## PROBLEM
Without including any pictures, give back all of the data exactly.

## RECORDS FOR THIS EXERCISE
---*---
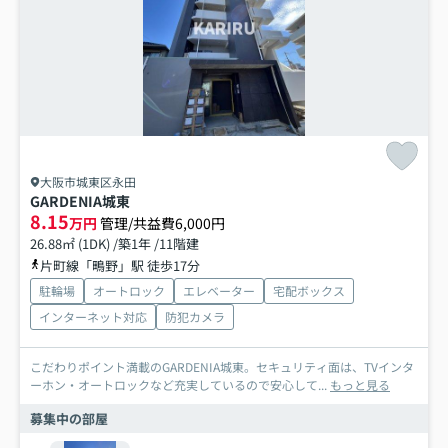
大阪市城東区永田
GARDENIA城東
8.15
万円
管理/共益費6,000円
26.88㎡ (1DK) /築1年 /11階建
片町線「鴫野」駅 徒歩17分
駐輪場
オートロック
エレベーター
宅配ボックス
インターネット対応
防犯カメラ
こだわりポイント満載のGARDENIA城東。セキュリティ面は、TVインタ
ーホン・オートロックなど充実しているので安心して...
もっと見る
募集中の部屋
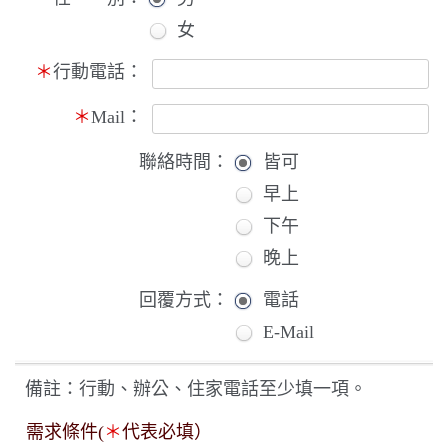
女
＊
行動電話：
＊
Mail：
聯絡時間：
皆可
早上
下午
晚上
回覆方式：
電話
E-Mail
備註：行動、辦公、住家電話至少填一項。
需求條件(
＊
代表必填）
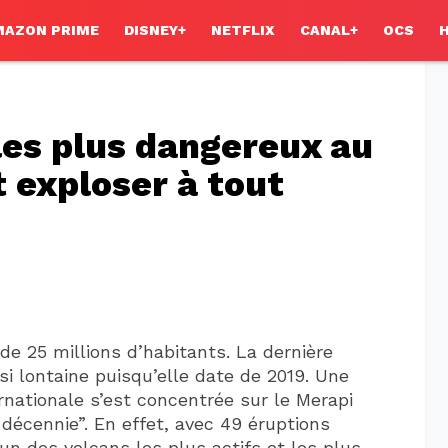
MAZON PRIME
DISNEY+
NETFLIX
CANAL+
OCS
les plus dangereux au
 exploser à tout
de 25 millions d’habitants. La dernière
i lontaine puisqu’elle date de 2019. Une
ernationale s’est concentrée sur le Merapi
écennie”. En effet, avec 49 éruptions
’un des volcans les plus actifs et les plus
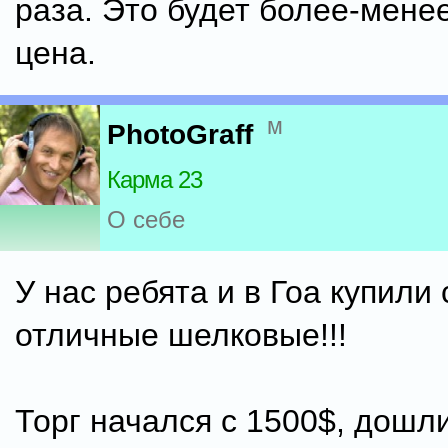
раза. Это будет более-мене
цена.
м
PhotoGraff
Карма 23
О себе
У нас ребята и в Гоа купили
отличные шелковые!!!
Торг начался с 1500$, дошли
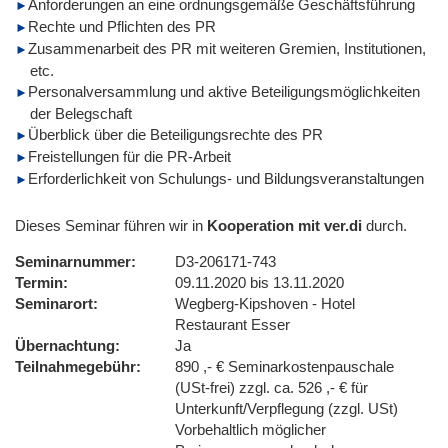
Anforderungen an eine ordnungsgemäße Geschäftsführung
Rechte und Pflichten des PR
Zusammenarbeit des PR mit weiteren Gremien, Institutionen,
etc.
Personalversammlung und aktive Beteiligungsmöglichkeiten
der Belegschaft
Überblick über die Beteiligungsrechte des PR
Freistellungen für die PR-Arbeit
Erforderlichkeit von Schulungs- und Bildungsveranstaltungen
Dieses Seminar führen wir in
Kooperation mit ver.di
durch.
Seminarnummer
D3-206171-743
Termin
09.11.2020 bis 13.11.2020
Seminarort
Wegberg-Kipshoven - Hotel
Restaurant Esser
Übernachtung
Ja
Teilnahmegebühr
890 ,- € Seminarkostenpauschale
(USt-frei) zzgl. ca. 526 ,- € für
Unterkunft/Verpflegung (zzgl. USt)
Vorbehaltlich möglicher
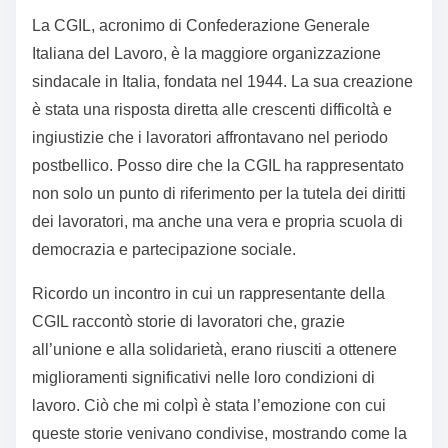
La CGIL, acronimo di Confederazione Generale
Italiana del Lavoro, è la maggiore organizzazione
sindacale in Italia, fondata nel 1944. La sua creazione
è stata una risposta diretta alle crescenti difficoltà e
ingiustizie che i lavoratori affrontavano nel periodo
postbellico. Posso dire che la CGIL ha rappresentato
non solo un punto di riferimento per la tutela dei diritti
dei lavoratori, ma anche una vera e propria scuola di
democrazia e partecipazione sociale.
Ricordo un incontro in cui un rappresentante della
CGIL raccontò storie di lavoratori che, grazie
all’unione e alla solidarietà, erano riusciti a ottenere
miglioramenti significativi nelle loro condizioni di
lavoro. Ciò che mi colpì è stata l’emozione con cui
queste storie venivano condivise, mostrando come la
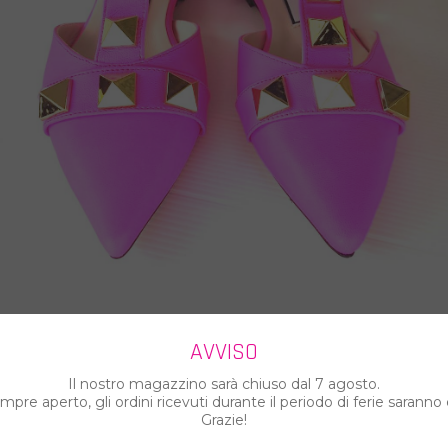
AVVISO
Il nostro magazzino sarà chiuso dal 7 agosto.
pre aperto, gli ordini ricevuti durante il periodo di ferie saranno 
Grazie!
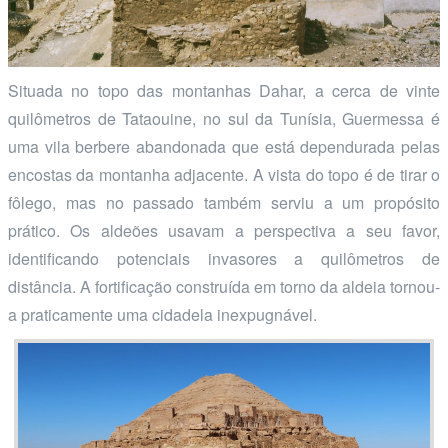
Situada no topo das montanhas Dahar, a cerca de vinte
quilômetros de Tataouine, no sul da Tunísia, Guermessa é
uma vila berbere abandonada que está dependurada pelas
encostas da montanha adjacente. A vista do topo é de tirar o
fôlego, mas no passado também serviu a um propósito
prático. Os aldeões usavam a perspectiva a seu favor,
identificando potenciais invasores a quilômetros de
distância. A fortificação construída em torno da aldeia tornou-
a praticamente uma cidadela inexpugnável.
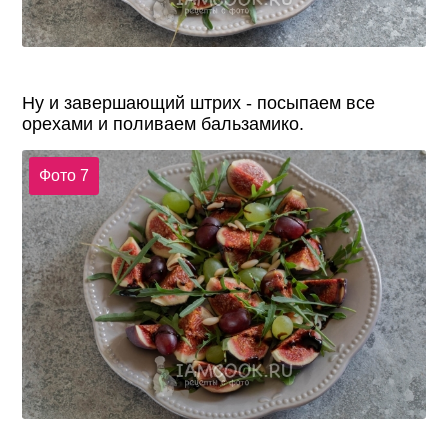
Ну и завершающий штрих - посыпаем все
орехами и поливаем бальзамико.
Фото 7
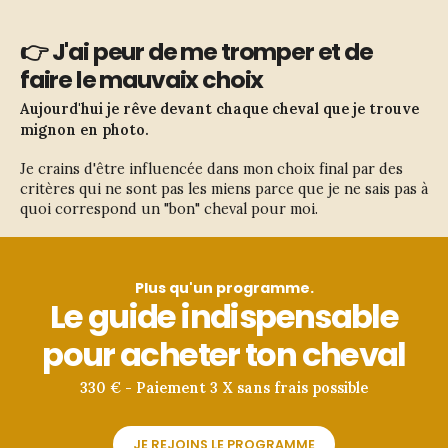
👉 J'ai peur de me tromper et de
faire le mauvaix choix
Aujourd'hui je rêve devant chaque cheval que je trouve
mignon en photo.
Je crains d'être influencée dans mon choix final par des 
critères qui ne sont pas les miens parce que je ne sais pas à 
quoi correspond un "bon" cheval pour moi.
Plus qu'un programme.
Le guide indispensable
pour acheter ton cheval
330 € - Paiement 3 X sans frais possible
JE REJOINS LE PROGRAMME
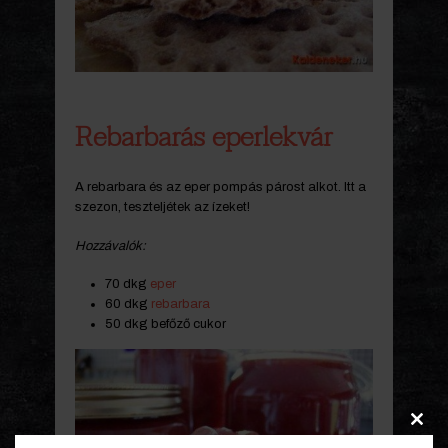
Rebarbarás eperlekvár
A rebarbara és az eper pompás párost alkot. Itt a
szezon, teszteljétek az ízeket!
Hozzávalók:
70 dkg
eper
60 dkg
rebarbara
50 dkg befőző cukor
Clos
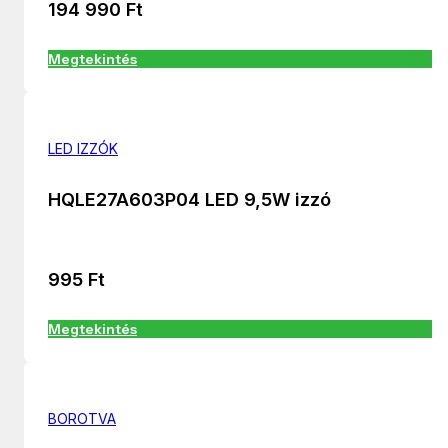
194 990
Ft
Megtekintés
LED IZZÓK
HQLE27A603P04 LED 9,5W izzó
995
Ft
Megtekintés
BOROTVA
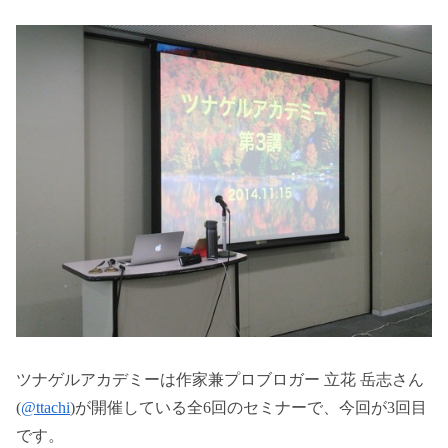
ツナゲルアカデミーは作家兼プロブロガー 立花 岳志さん
(
@ttachi
)が開催している全6回のセミナーで、今回が3回目
です。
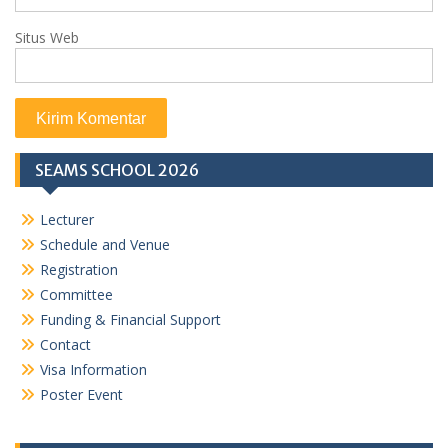
Situs Web
SEAMS SCHOOL 2026
Lecturer
Schedule and Venue
Registration
Committee
Funding & Financial Support
Contact
Visa Information
Poster Event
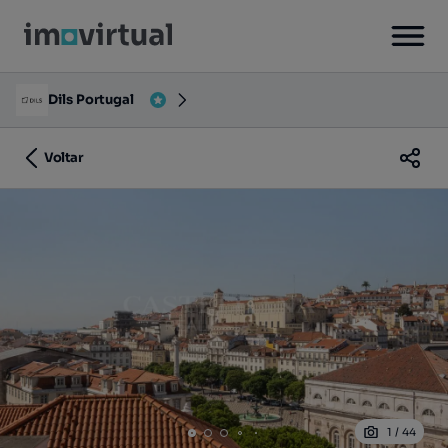
Dils Portugal
Voltar
1
/
44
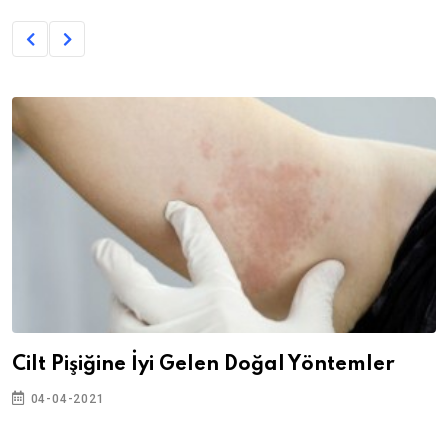
Cilt Pişiğine İyi Gelen Doğal Yöntemler
04-04-2021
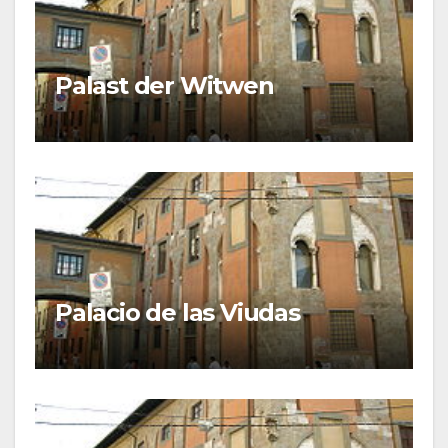
Palast der Witwen
Palacio de las Viudas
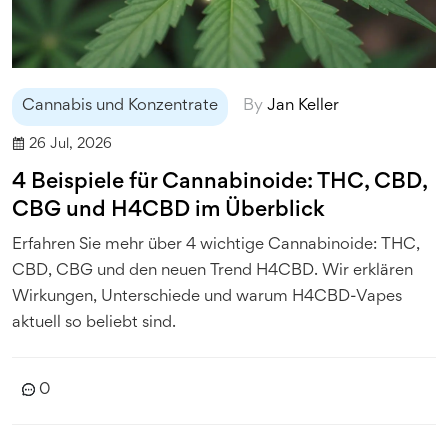
Cannabis und Konzentrate
By
Jan Keller
26 Jul, 2026
4 Beispiele für Cannabinoide: THC, CBD,
CBG und H4CBD im Überblick
Erfahren Sie mehr über 4 wichtige Cannabinoide: THC,
CBD, CBG und den neuen Trend H4CBD. Wir erklären
Wirkungen, Unterschiede und warum H4CBD-Vapes
aktuell so beliebt sind.
0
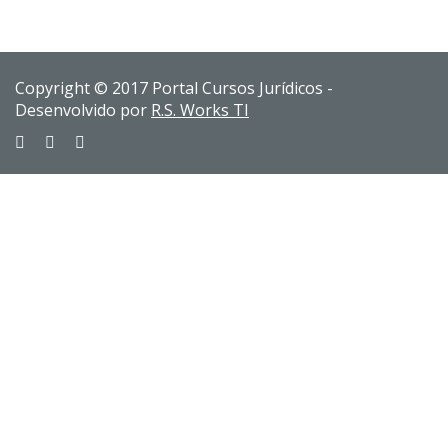
Copyright © 2017 Portal Cursos Jurídicos -
Desenvolvido por
R.S. Works TI
Sign In
The password must have a minimum of 8 characters of numbers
---*---
## WRITTEN RESPONSE
大阪市城東区永田
GARDENIA城東
8.15
万円
管理/共益費6,000円
26.88㎡ (1DK) /築1年 /11階建
片町線「鴫野」駅 徒歩17分
駐輪場
オートロック
エレベーター
宅配ボックス
インターネット対応
防犯カメラ
こだわりポイント満載のGARDENIA城東。セキュリティ面は、TVインタ
ーホン・オートロックなど充実しているので安心して...
もっと見る
募集中の部屋
女
＊
行動電話：
＊
Mail：
聯絡時間：
皆可
早上
下午
晚上
回覆方式：
電話
E-Mail
備註：行動、辦公、住家電話至少填一項。
需求條件(
＊
代表必填）
MAZON PRIME
DISNEY+
NETFLIX
CANAL+
OCS
les plus dangereux au
 exploser à tout
de 25 millions d’habitants. La dernière
i lontaine puisqu’elle date de 2019. Une
ernationale s’est concentrée sur le Merapi
écennie”. En effet, avec 49 éruptions
’un des volcans les plus actifs et les plus
раза. Это будет более-мене
цена.
м
PhotoGraff
Карма 23
О себе
У нас ребята и в Гоа купили
отличные шелковые!!!
Торг начался с 1500$, дошли
Anforderungen an eine ordnungsgemäße Geschäftsführung
Rechte und Pflichten des PR
Zusammenarbeit des PR mit weiteren Gremien, Institutionen,
etc.
Personalversammlung und aktive Beteiligungsmöglichkeiten
der Belegschaft
Überblick über die Beteiligungsrechte des PR
Freistellungen für die PR-Arbeit
Erforderlichkeit von Schulungs- und Bildungsveranstaltungen
Dieses Seminar führen wir in
Kooperation mit ver.di
durch.
Seminarnummer
D3-206171-743
Termin
09.11.2020 bis 13.11.2020
Seminarort
Wegberg-Kipshoven - Hotel
Restaurant Esser
Übernachtung
Ja
Teilnahmegebühr
890 ,- € Seminarkostenpauschale
(USt-frei) zzgl. ca. 526 ,- € für
Unterkunft/Verpflegung (zzgl. USt)
Vorbehaltlich möglicher
La CGIL, acronimo di Confederazione Generale
Italiana del Lavoro, è la maggiore organizzazione
sindacale in Italia, fondata nel 1944. La sua creazione
è stata una risposta diretta alle crescenti difficoltà e
ingiustizie che i lavoratori affrontavano nel periodo
postbellico. Posso dire che la CGIL ha rappresentato
non solo un punto di riferimento per la tutela dei diritti
dei lavoratori, ma anche una vera e propria scuola di
democrazia e partecipazione sociale.
Ricordo un incontro in cui un rappresentante della
CGIL raccontò storie di lavoratori che, grazie
all’unione e alla solidarietà, erano riusciti a ottenere
miglioramenti significativi nelle loro condizioni di
lavoro. Ciò che mi colpì è stata l’emozione con cui
queste storie venivano condivise, mostrando come la
AVVISO
Il nostro magazzino sarà chiuso dal 7 agosto.
pre aperto, gli ordini ricevuti durante il periodo di ferie saranno 
Grazie!
Situada no topo das montanhas Dahar, a cerca de vinte
quilômetros de Tataouine, no sul da Tunísia, Guermessa é
uma vila berbere abandonada que está dependurada pelas
encostas da montanha adjacente. A vista do topo é de tirar o
fôlego, mas no passado também serviu a um propósito
prático. Os aldeões usavam a perspectiva a seu favor,
identificando potenciais invasores a quilômetros de
distância. A fortificação construída em torno da aldeia tornou-
a praticamente uma cidadela inexpugnável.
Ну и завершающий штрих - посыпаем все
орехами и поливаем бальзамико.
Фото 7
👉 J'ai peur de me tromper et de
faire le mauvaix choix
Aujourd'hui je rêve devant chaque cheval que je trouve
mignon en photo.
Je crains d'être influencée dans mon choix final par des 
critères qui ne sont pas les miens parce que je ne sais pas à 
quoi correspond un "bon" cheval pour moi.
Plus qu'un programme.
Le guide indispensable
pour acheter ton cheval
330 € - Paiement 3 X sans frais possible
JE REJOINS LE PROGRAMME
Rebarbarás eperlekvár
A rebarbara és az eper pompás párost alkot. Itt a
szezon, teszteljétek az ízeket!
Hozzávalók:
70 dkg
eper
60 dkg
rebarbara
50 dkg befőző cukor
Clos
194 990
Ft
Megtekintés
LED IZZÓK
HQLE27A603P04 LED 9,5W izzó
995
Ft
Megtekintés
BOROTVA
ツナゲルアカデミーは作家兼プロブロガー 立花 岳志さん
(
@ttachi
)が開催している全6回のセミナーで、今回が3回目
です。
Situs Web
SEAMS SCHOOL 2026
Lecturer
Schedule and Venue
Registration
Committee
Funding & Financial Support
Contact
Visa Information
Poster Event
Dils Portugal
Voltar
1
/
44
Cilt Pişiğine İyi Gelen Doğal Yöntemler
04-04-2021
Palast der Witwen
Palacio de las Viudas
Cannabis und Konzentrate
By
Jan Keller
26 Jul, 2026
4 Beispiele für Cannabinoide: THC, CBD,
CBG und H4CBD im Überblick
Erfahren Sie mehr über 4 wichtige Cannabinoide: THC,
CBD, CBG und den neuen Trend H4CBD. Wir erklären
Wirkungen, Unterschiede und warum H4CBD-Vapes
aktuell so beliebt sind.
0
Copyright © 2017 Portal Cursos Jurídicos -
Desenvolvido por
R.S. Works TI
Sign In
The password must have a minimum of 8 characters of numbers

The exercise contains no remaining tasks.